NEWARK (LN) — The three-judge panel held Wednesday that the suppressed report was material because the witness — Tanner's cousin and co-defendant, identified only as W.J. — provided the only direct evidence tying Tanner to a string of Middlesex County gas station and convenience store robberies in 2003. The opinion is designated non-precedential.
Tanner had been sentenced to an aggregate 45-year prison term, subject to New Jersey's No Early Release Act, after a jury in February 2006 credited W.J.'s testimony that he drove Tanner to commit four armed robberies across South Brunswick, Edison, and North Brunswick.
The suppressed report came from Peter Krakoff, PhD, who examined W.J. before trial of W.J.'s own defense counsel. Notes from an October 4, 2004 status conference by the initially assigned assistant prosecutor recorded the substance of Krakoff's findings: W.J. was so slow he probably did not understand his Miranda rights and would be overborne by police. The initial prosecutor never received a written report and retired roughly seven months before trial. The trial prosecutor, who took over six months before trial, said she never reviewed the voluminous file and was unaware of the notes or the oral report.
The panel found that gap in disclosure fatal. The trial prosecutor's constructive possession of her predecessor's notes — and the oral report those notes described — triggered Brady obligations regardless of whether a formal written report ever materialized, the court held, citing State v. Carter for the proposition that oral reports are not exempt from disclosure. The panel also rejected the PCR court's finding that Tanner's own counsel could have discovered the information with reasonable diligence, noting that diligence is a factor in newly-discovered-evidence motions, not a defense to a Brady claim.
The panel held the suppressed report was material because W.J.'s testimony was the only direct evidence against Tanner. Surveillance video recorded the robberies but did not clearly identify the assailant. Tanner's statements to police — including an inculpatory remark that if police knew what he had done they would run — and to his girlfriend that he had hurt someone were, the court noted, vague and subject to interpretation. Without W.J., the State's case was wholly circumstantial.
The defense's psychiatric expert, Kenneth J. Weiss, M.D., testified at the post-conviction evidentiary hearings that W.J. was psychotic of his arrest and police interrogation, making him susceptible to suggestion through a process of internalization in which leading questions "cue the individual as to what they're expected to say" and the person then recites it "as if it were the person's own narrative." Had Krakoff's findings been disclosed, the panel concluded, Tanner could have independently obtained the psychiatric report, subpoenaed Krakoff to testify, and mounted a far more effective cross-examination of the witness whose credibility the jury's verdict turned on.

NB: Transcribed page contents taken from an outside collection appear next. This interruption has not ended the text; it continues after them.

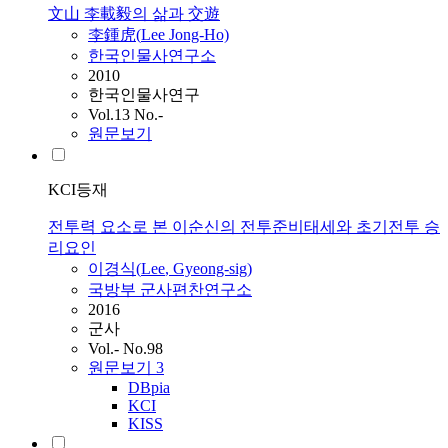
文山 李載毅의 삶과 交遊
李鍾虎(
Lee
Jong-Ho)
한국인물사연구소
2010
한국인물사연구
Vol.13 No.-
원문보기
KCI등재
전투력 요소로 본 이순신의 전투준비태세와 초기전투 승
리요인
이경식(
Lee
, Gyeong-sig)
국방부 군사편찬연구소
2016
군사
Vol.- No.98
원문보기
3
DBpia
KCI
KISS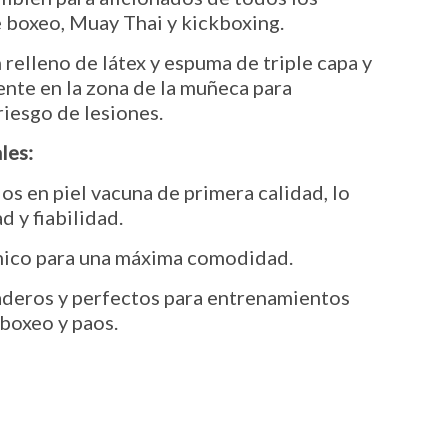
de boxeo, Muay Thai y kickboxing.
 relleno de látex y espuma de triple capa y
ente en la zona de la muñeca para
riesgo de lesiones.
les:
 en piel vacuna de primera calidad, lo
 y fiabilidad.
ico para una máxima comodidad.
deros y perfectos para entrenamientos
boxeo y paos.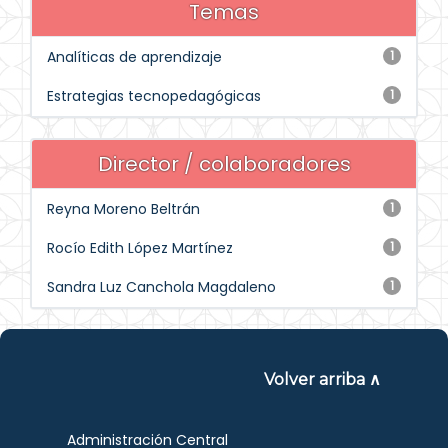
Temas
Analíticas de aprendizaje
1
Estrategias tecnopedagógicas
1
Director / colaboradores
Reyna Moreno Beltrán
1
Rocío Edith López Martínez
1
Sandra Luz Canchola Magdaleno
1
Volver arriba ∧
Administración Central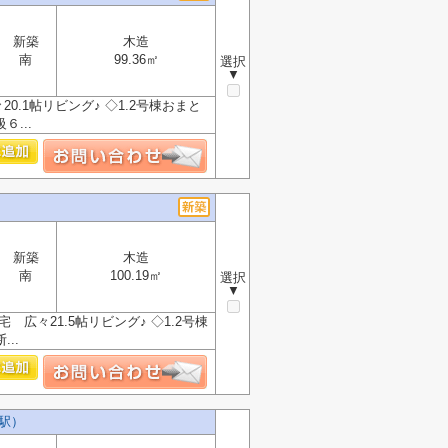
新築
木造
南
99.36㎡
選択
▼
.1帖リビング♪ ◇1.2号棟おまと
６...
新築
木造
南
100.19㎡
選択
▼
広々21.5帖リビング♪ ◇1.2号棟
..
駅）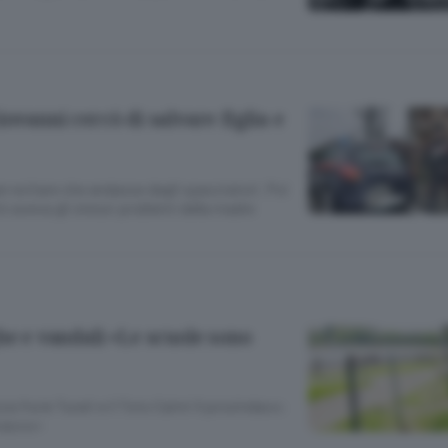
iovanni cercò di salvare figlia e
er evitare che andasse dagli spacciatori. Poi
ò aveva gli stessi problemi della madre
he e vandali «Le scuole sono
za fra le Turati e il Toto Caimi Il prosindaco:
ivacco»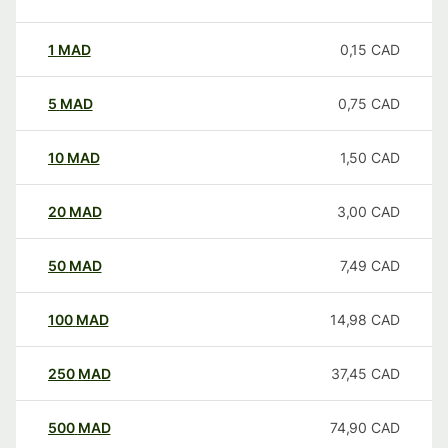
1
MAD
0,15
CAD
5
MAD
0,75
CAD
10
MAD
1,50
CAD
20
MAD
3,00
CAD
50
MAD
7,49
CAD
100
MAD
14,98
CAD
250
MAD
37,45
CAD
500
MAD
74,90
CAD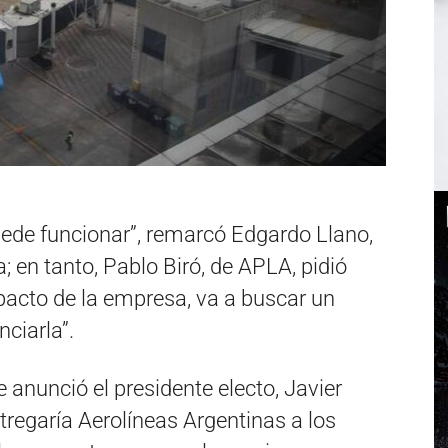
uede funcionar”, remarcó Edgardo Llano,
 en tanto, Pablo Biró, de APLA, pidió
pacto de la empresa, va a buscar un
ciarla”.
anunció el presidente electo, Javier
entregaría Aerolíneas Argentinas a los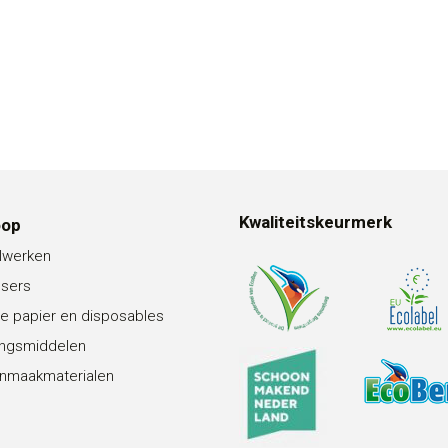
Kwaliteitskeurmerk
oop
lwerken
nsers
e papier en disposables
ingsmiddelen
nmaakmaterialen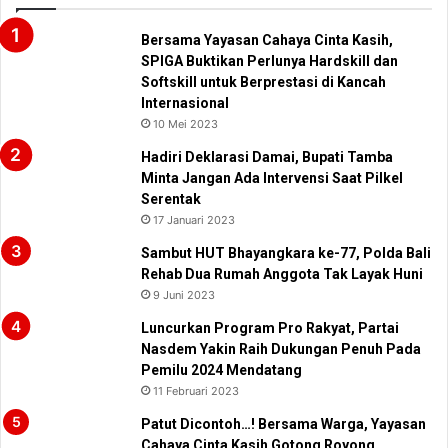
Bersama Yayasan Cahaya Cinta Kasih,
SPIGA Buktikan Perlunya Hardskill dan
Softskill untuk Berprestasi di Kancah
Internasional
10 Mei 2023
Hadiri Deklarasi Damai, Bupati Tamba
Minta Jangan Ada Intervensi Saat Pilkel
Serentak
17 Januari 2023
Sambut HUT Bhayangkara ke-77, Polda Bali
Rehab Dua Rumah Anggota Tak Layak Huni
9 Juni 2023
Luncurkan Program Pro Rakyat, Partai
Nasdem Yakin Raih Dukungan Penuh Pada
Pemilu 2024 Mendatang
11 Februari 2023
Patut Dicontoh…! Bersama Warga, Yayasan
Cahaya Cinta Kasih Gotong Royong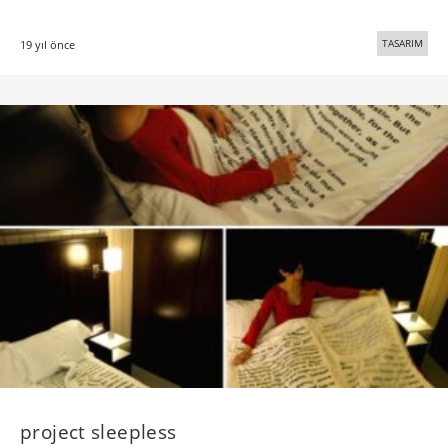
TASARIM
19 yıl önce
project sleepless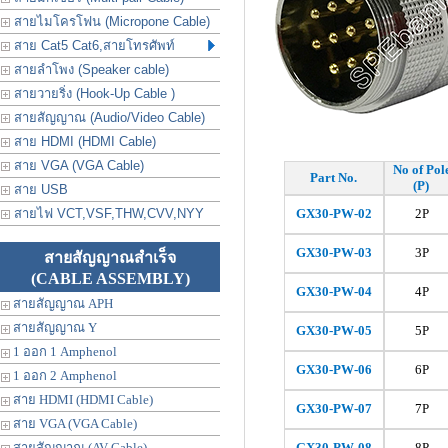
สายไมโครโฟน (Micropone Cable)
สาย Cat5 Cat6,สายโทรศัพท์
สายลำโพง (Speaker cable)
สายวายริ่ง (Hook-Up Cable )
สายสัญญาณ (Audio/Video Cable)
สาย HDMI (HDMI Cable)
สาย VGA (VGA Cable)
No of Pol
Part No.
(P)
สาย USB
สายไฟ VCT,VSF,THW,CVV,NYY
GX30-PW-02
2P
GX30-
PW
-03
3P
สายสัญญาณสำเร็จ
(CABLE ASSEMBLY)
GX30-
PW
-04
4P
สายสัญญาณ APH
สายสัญญาณ Y
GX30-
PW
-05
5P
1 ออก 1 Amphenol
GX30-
PW
-06
6P
1 ออก 2 Amphenol
สาย HDMI (HDMI Cable)
GX30-
PW
-07
7P
สาย VGA (VGA Cable)
สายสัญญาณ (AV Cable)
GX30-
PW
-08
8P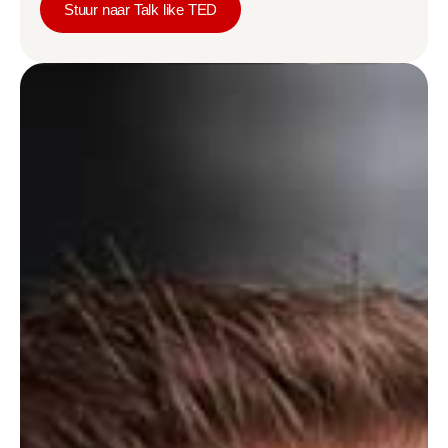
Stuur naar Talk like TED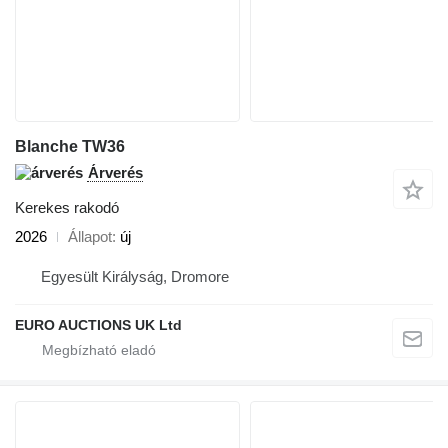
Blanche TW36
Árverés
Kerekes rakodó
2026
Állapot
új
Egyesült Királyság, Dromore
EURO AUCTIONS UK Ltd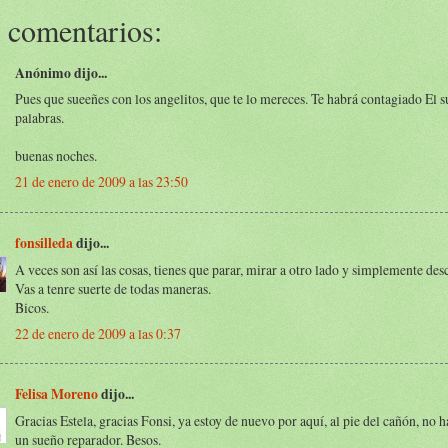
 comentarios:
Anónimo dijo...
Pues que sueeñes con los angelitos, que te lo mereces. Te habrá contagiado El s
palabras.
buenas noches.
21 de enero de 2009 a las 23:50
fonsilleda
dijo...
A veces son así las cosas, tienes que parar, mirar a otro lado y simplemente des
Vas a tenre suerte de todas maneras.
Bicos.
22 de enero de 2009 a las 0:37
Felisa Moreno
dijo...
Gracias Estela, gracias Fonsi, ya estoy de nuevo por aquí, al pie del cañón, no
un sueño reparador. Besos.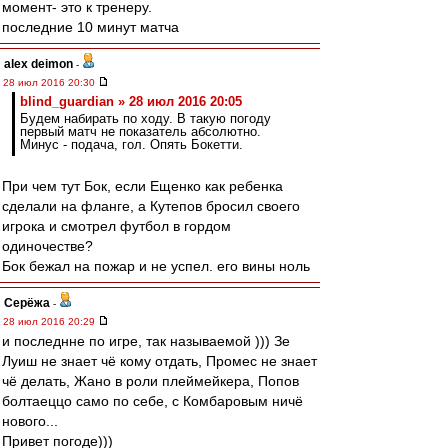
момент- это к тренеру.
последние 10 минут матча
alex deimon
-
28 июл 2016 20:30
blind_guardian » 28 июл 2016 20:05
Будем набирать по ходу. В такую погоду
первый матч не показатель абсолютно.
Минус - подача, гол. Опять Бокетти.
При чем тут Бок, если Ещенко как ребенка
сделали на фланге, а Кутепов бросил своего
игрока и смотрел футбол в гордом
одиночестве?
Бок бежал на пожар и не успел. его вины ноль
Серёжа
-
28 июл 2016 20:29
и последнне по игре, так называемой ))) Зе
Луиш не знает чё кому отдать, Промес не знает
чё делать, Жано в роли плеймейкера, Попов
болтаеццо само по себе, с Комбаровым ничё
нового...
Привет погоде)))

The panel rejected Tanner's remaining Brady arguments. It found no proof of a secret plea agreement beyond what the jury heard — that W.J. faced roughly 40 charges and something like 50 years without a deal, and received a three-year sentence in exchange for truthful testimony. It also declined to find a Brady violation in the State's conceded suppression of W.J.'s pretrial statement that he never saw a North Face logo on Tanner's hat, concluding that statement was not material given DNA evidence placing Tanner's genetic material on the recovered North Face ski mask. And it upheld the PCR court's finding that the trial prosecutor's practice of preparing witnesses with scripted questions and anticipated answers, while raising some concern, did not produce testimony that was substantially misleading in a constitutionally cognizable way.
The court reversed and remanded for a new trial without retaining jurisdiction.
W.J. recanted his trial testimony at an initial 2018 PCR hearing, then recanted the recantation at a subsequent hearing in December 2019 — a pattern the panel noted without resolving, since the Brady ruling made the newly-discovered-evidence claim moot.